Every line from the start of the entries up to and including the one bearing "700 & 900 Serie" must be printed verbatim, without the pictures.

# # # # #

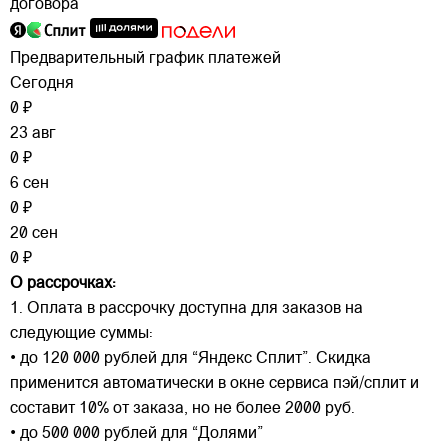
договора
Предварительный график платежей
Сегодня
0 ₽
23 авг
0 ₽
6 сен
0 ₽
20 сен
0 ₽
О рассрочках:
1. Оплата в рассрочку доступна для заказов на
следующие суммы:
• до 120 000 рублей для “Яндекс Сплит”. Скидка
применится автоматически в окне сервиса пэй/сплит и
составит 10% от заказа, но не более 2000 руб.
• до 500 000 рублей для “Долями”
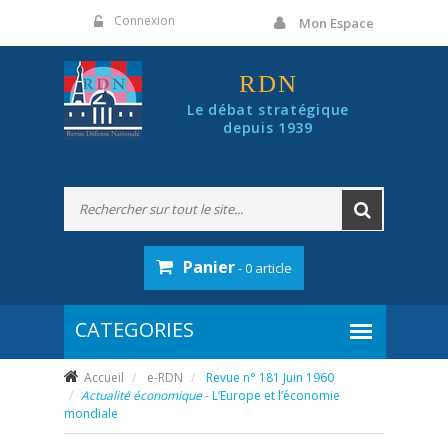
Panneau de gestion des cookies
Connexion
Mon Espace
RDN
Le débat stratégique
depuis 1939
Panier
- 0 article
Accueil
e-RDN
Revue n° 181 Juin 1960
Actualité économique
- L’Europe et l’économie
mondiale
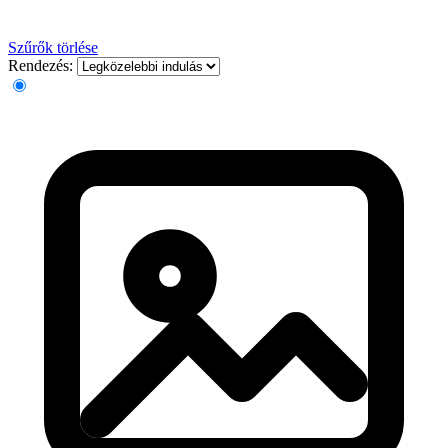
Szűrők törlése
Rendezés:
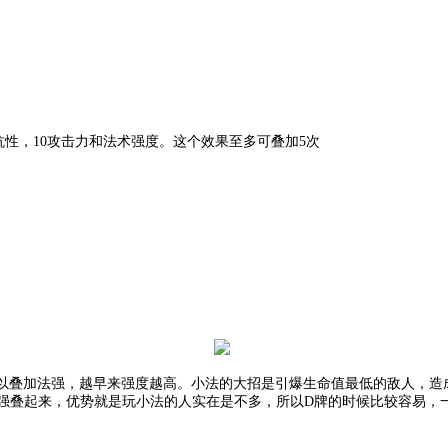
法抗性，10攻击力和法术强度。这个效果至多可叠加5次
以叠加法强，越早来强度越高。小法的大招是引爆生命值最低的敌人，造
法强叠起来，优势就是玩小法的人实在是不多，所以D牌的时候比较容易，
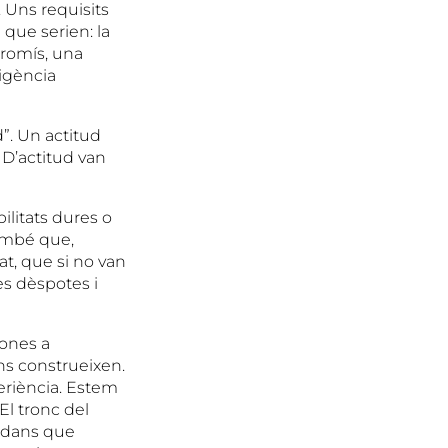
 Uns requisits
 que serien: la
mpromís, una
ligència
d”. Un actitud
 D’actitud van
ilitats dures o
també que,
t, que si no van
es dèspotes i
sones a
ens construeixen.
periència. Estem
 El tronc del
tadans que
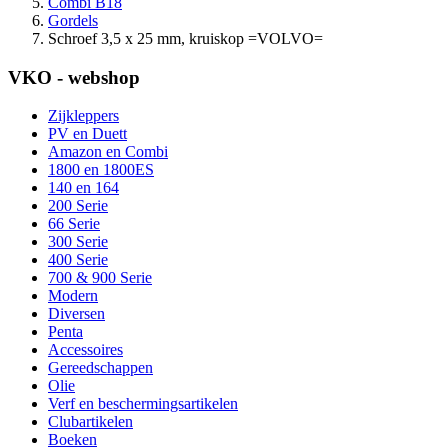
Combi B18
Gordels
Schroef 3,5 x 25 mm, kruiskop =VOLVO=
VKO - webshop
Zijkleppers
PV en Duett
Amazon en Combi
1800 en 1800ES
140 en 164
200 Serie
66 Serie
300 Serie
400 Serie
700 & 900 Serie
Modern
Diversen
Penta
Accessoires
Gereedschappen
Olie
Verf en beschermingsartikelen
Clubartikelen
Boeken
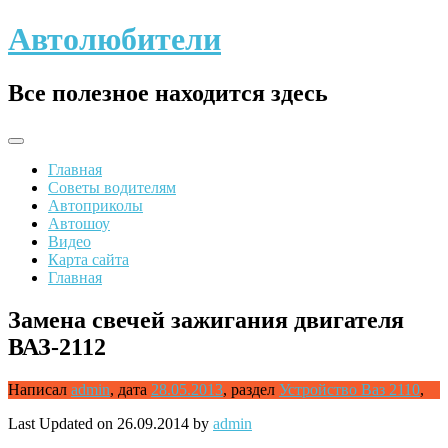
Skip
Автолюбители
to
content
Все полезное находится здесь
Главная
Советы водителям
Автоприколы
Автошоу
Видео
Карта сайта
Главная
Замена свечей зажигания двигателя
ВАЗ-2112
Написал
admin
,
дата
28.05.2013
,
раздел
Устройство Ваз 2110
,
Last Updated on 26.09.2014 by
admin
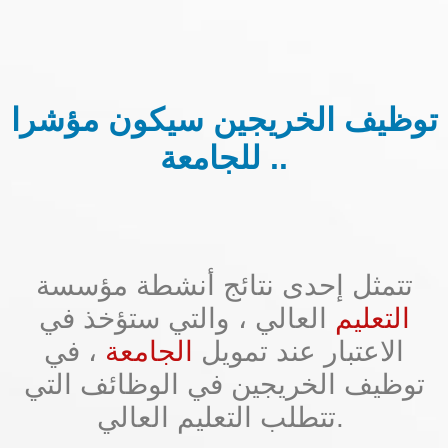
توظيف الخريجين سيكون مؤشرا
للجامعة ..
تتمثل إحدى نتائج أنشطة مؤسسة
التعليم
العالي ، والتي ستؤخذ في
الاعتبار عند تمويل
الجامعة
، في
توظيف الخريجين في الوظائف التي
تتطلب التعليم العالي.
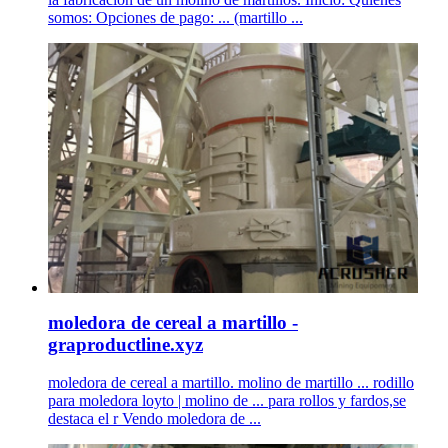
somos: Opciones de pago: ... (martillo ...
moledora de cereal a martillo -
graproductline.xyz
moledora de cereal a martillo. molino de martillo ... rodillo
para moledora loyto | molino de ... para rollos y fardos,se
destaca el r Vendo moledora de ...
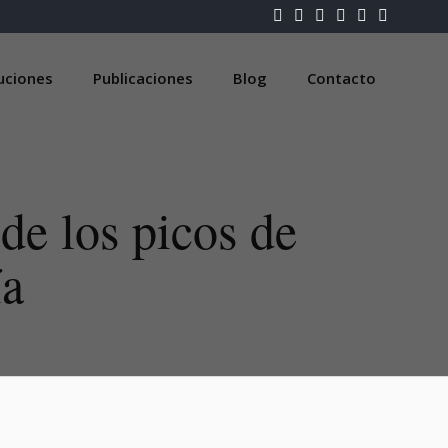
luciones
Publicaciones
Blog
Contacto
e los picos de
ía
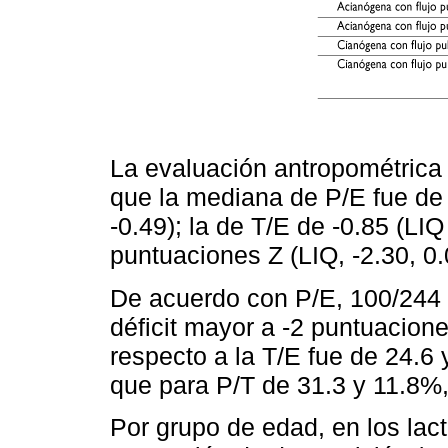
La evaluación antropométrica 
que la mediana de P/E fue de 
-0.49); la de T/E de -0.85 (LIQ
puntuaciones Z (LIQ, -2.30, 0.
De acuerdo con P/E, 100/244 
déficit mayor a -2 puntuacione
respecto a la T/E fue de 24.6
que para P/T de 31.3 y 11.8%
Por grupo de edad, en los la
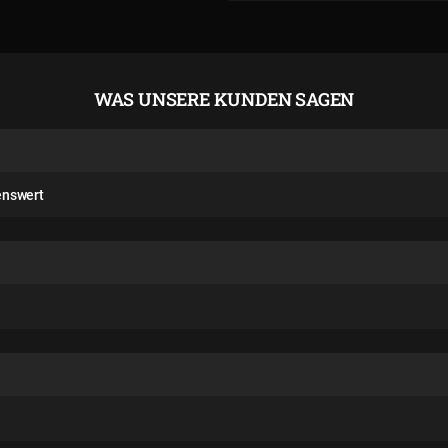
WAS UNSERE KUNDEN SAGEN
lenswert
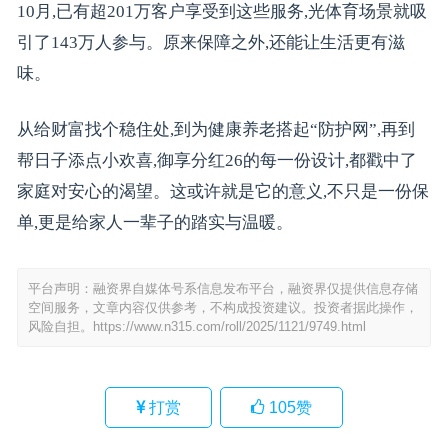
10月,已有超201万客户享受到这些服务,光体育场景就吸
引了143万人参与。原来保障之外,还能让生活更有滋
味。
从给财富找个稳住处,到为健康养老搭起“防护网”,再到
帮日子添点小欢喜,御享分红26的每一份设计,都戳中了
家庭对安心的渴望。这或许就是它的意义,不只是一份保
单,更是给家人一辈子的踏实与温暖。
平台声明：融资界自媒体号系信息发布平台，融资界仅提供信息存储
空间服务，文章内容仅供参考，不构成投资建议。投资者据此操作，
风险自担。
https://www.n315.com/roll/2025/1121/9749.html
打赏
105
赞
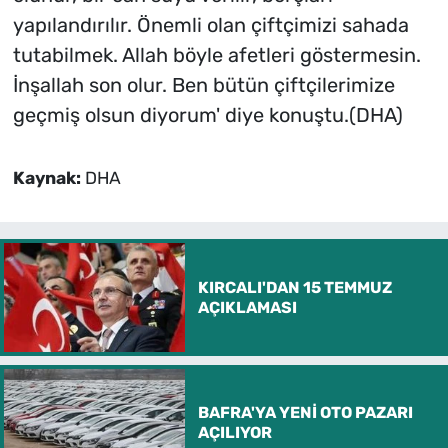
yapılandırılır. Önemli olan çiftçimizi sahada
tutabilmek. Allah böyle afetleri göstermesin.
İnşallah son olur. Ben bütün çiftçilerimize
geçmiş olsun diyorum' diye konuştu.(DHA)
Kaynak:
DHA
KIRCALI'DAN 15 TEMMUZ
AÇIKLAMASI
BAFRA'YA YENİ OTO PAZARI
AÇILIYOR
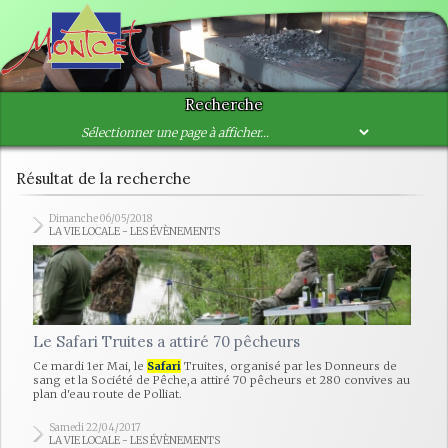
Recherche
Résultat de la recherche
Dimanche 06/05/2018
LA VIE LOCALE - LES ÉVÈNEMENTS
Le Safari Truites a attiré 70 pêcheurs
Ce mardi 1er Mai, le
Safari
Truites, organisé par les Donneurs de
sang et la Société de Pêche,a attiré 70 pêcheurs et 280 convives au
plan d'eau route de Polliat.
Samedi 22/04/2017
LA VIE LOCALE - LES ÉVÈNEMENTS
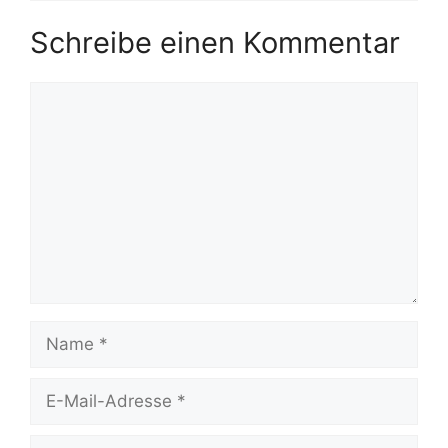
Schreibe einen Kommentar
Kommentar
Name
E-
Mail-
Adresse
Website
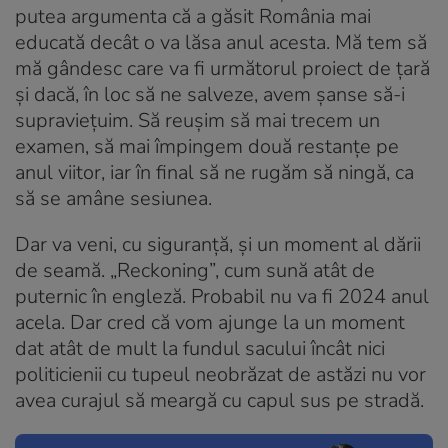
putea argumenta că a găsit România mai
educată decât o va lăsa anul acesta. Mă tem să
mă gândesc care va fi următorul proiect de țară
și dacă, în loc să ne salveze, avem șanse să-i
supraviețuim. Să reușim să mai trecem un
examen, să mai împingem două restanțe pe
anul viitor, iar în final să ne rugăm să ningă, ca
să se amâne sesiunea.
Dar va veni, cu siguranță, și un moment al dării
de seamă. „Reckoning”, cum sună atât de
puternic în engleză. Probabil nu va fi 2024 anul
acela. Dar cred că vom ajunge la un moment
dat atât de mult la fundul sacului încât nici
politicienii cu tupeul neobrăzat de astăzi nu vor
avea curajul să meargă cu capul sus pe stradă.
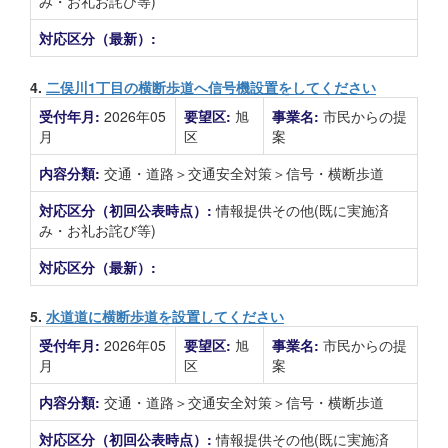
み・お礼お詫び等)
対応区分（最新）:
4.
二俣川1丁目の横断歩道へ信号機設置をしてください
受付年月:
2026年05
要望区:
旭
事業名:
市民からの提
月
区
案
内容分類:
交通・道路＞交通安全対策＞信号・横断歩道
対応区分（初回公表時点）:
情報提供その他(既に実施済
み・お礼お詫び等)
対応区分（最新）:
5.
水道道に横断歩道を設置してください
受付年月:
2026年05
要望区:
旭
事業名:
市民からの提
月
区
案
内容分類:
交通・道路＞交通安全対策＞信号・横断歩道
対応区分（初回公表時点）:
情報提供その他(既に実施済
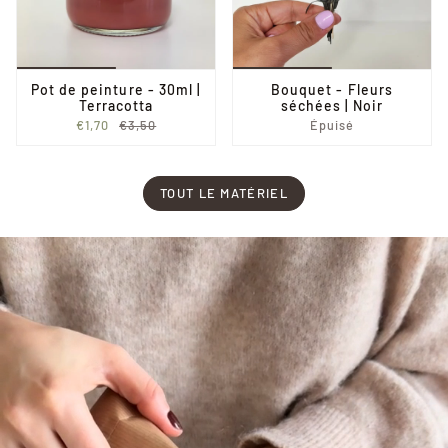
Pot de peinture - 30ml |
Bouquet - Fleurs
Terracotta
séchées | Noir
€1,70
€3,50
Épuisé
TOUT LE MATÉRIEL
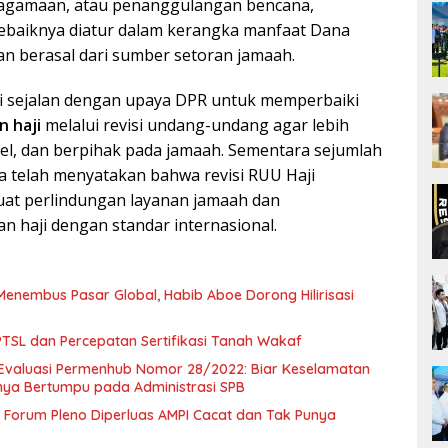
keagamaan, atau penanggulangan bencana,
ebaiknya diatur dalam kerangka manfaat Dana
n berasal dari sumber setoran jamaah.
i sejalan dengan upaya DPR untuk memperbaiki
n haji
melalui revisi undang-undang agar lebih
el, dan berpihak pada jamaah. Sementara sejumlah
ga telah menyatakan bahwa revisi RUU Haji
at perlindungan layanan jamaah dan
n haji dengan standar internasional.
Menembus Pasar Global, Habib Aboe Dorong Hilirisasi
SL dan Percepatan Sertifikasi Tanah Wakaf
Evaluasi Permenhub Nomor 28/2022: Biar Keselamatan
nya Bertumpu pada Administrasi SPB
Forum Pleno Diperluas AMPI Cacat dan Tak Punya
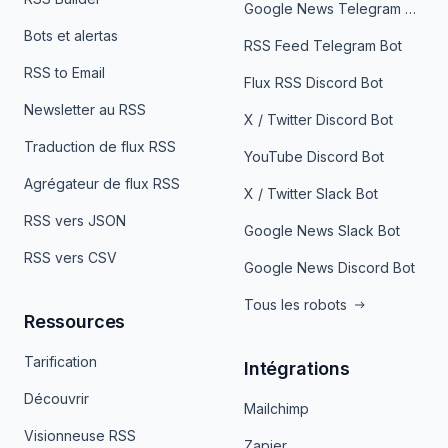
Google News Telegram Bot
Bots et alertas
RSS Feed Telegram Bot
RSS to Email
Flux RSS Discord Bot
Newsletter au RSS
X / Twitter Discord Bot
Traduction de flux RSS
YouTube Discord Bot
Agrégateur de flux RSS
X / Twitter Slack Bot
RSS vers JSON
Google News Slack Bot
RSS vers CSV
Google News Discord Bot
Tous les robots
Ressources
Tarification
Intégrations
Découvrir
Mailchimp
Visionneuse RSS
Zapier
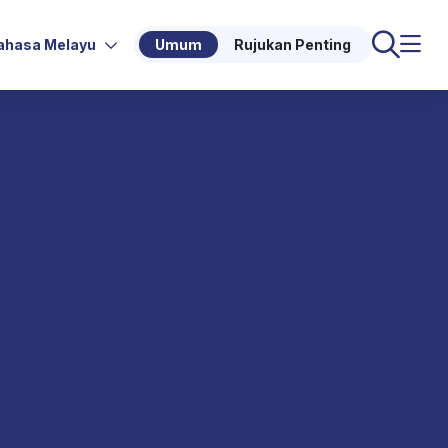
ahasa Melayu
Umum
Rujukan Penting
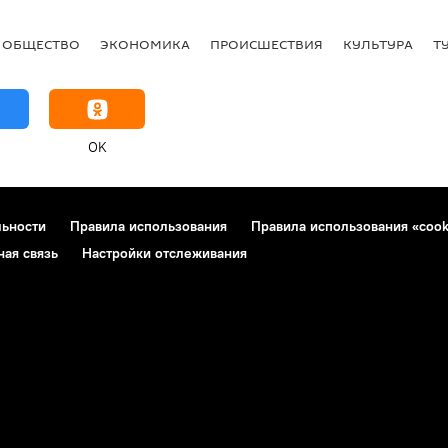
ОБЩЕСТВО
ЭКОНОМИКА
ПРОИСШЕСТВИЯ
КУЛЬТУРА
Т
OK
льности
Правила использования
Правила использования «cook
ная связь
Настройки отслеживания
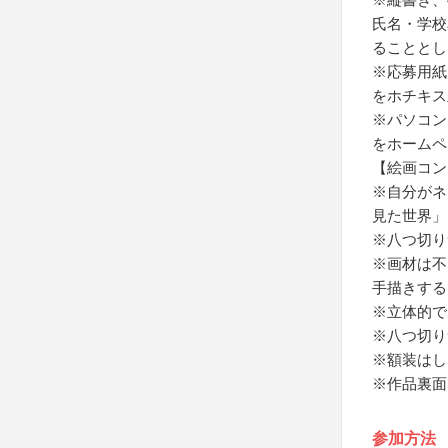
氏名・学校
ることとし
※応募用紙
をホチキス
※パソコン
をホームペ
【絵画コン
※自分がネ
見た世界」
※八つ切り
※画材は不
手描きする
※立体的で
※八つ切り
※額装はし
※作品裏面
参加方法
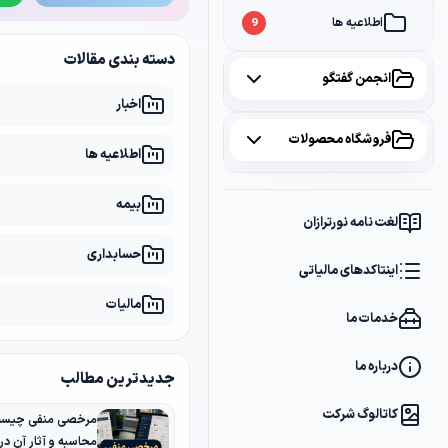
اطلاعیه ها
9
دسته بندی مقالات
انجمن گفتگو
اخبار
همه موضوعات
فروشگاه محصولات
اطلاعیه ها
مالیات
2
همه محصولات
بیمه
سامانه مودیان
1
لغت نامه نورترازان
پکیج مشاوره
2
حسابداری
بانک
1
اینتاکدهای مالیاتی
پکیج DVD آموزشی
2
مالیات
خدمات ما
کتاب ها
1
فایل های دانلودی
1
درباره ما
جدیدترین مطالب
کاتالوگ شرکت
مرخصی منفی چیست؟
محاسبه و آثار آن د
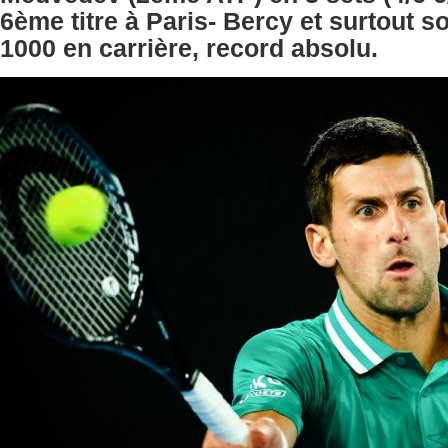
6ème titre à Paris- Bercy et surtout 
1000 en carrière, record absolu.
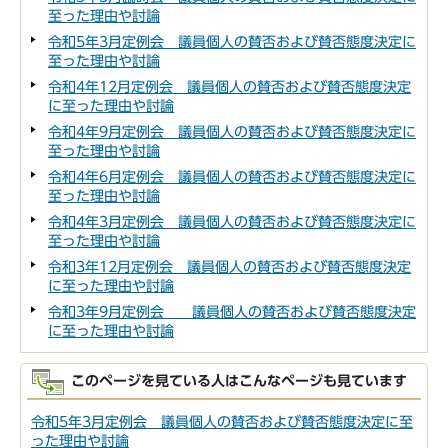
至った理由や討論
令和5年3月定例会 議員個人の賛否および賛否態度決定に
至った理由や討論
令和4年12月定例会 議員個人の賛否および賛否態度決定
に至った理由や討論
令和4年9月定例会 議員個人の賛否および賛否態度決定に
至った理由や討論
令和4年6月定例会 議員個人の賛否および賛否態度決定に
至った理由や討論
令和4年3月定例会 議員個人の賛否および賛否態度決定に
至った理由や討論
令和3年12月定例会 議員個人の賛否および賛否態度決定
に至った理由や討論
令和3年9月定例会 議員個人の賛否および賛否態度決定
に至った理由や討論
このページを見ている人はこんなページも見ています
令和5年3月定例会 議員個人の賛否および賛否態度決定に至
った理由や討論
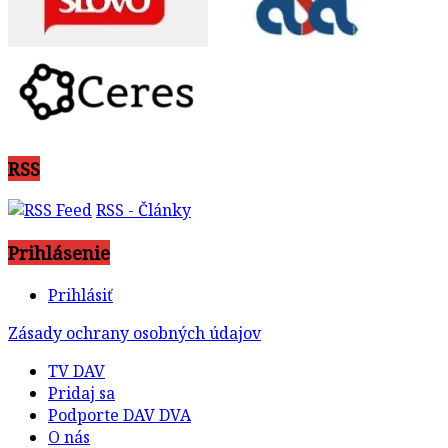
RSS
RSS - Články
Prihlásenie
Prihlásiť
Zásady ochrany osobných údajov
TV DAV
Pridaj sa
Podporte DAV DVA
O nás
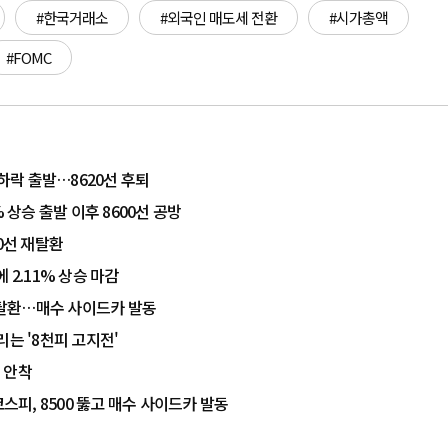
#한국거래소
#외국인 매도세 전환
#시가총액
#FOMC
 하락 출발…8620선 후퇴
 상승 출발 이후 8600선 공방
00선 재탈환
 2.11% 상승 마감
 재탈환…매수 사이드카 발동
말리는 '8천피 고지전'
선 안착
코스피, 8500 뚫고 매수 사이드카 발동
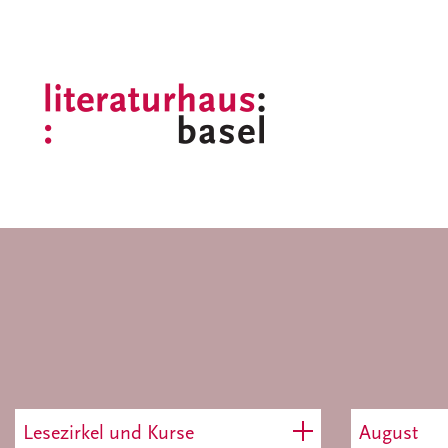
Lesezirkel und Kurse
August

# # # # #

RESPONSE BOX:
договора
Предварительный график платежей
Сегодня
0 ₽
23 авг
0 ₽
6 сен
0 ₽
20 сен
0 ₽
О рассрочках:
1. Оплата в рассрочку доступна для заказов на
следующие суммы:
• до 120 000 рублей для “Яндекс Сплит”. Скидка
применится автоматически в окне сервиса пэй/сплит и
составит 10% от заказа, но не более 2000 руб.
• до 500 000 рублей для “Долями”
Panneau de gestion des cookies
Connexion
Mon Espace
RDN
Le débat stratégique
depuis 1939
Panier
- 0 article
Accueil
e-RDN
Revue n° 181 Juin 1960
Actualité économique
- L’Europe et l’économie
mondiale
Szűrők törlése
Rendezés:
法抗性，10攻击力和法术强度。这个效果至多可叠加5次
以叠加法强，越早来强度越高。小法的大招是引爆生命值最低的敌人，造
法强叠起来，优势就是玩小法的人实在是不多，所以D牌的时候比较容易，
 Uns requisits
 que serien: la
mpromís, una
ligència
d”. Un actitud
 D’actitud van
ilitats dures o
també que,
t, que si no van
es dèspotes i
sones a
ens construeixen.
periència. Estem
 El tronc del
tadans que
Combi B18
Gordels
Schroef 3,5 x 25 mm, kruiskop =VOLVO=
VKO - webshop
Zijkleppers
PV en Duett
Amazon en Combi
1800 en 1800ES
140 en 164
200 Serie
66 Serie
300 Serie
400 Serie
700 & 900 Serie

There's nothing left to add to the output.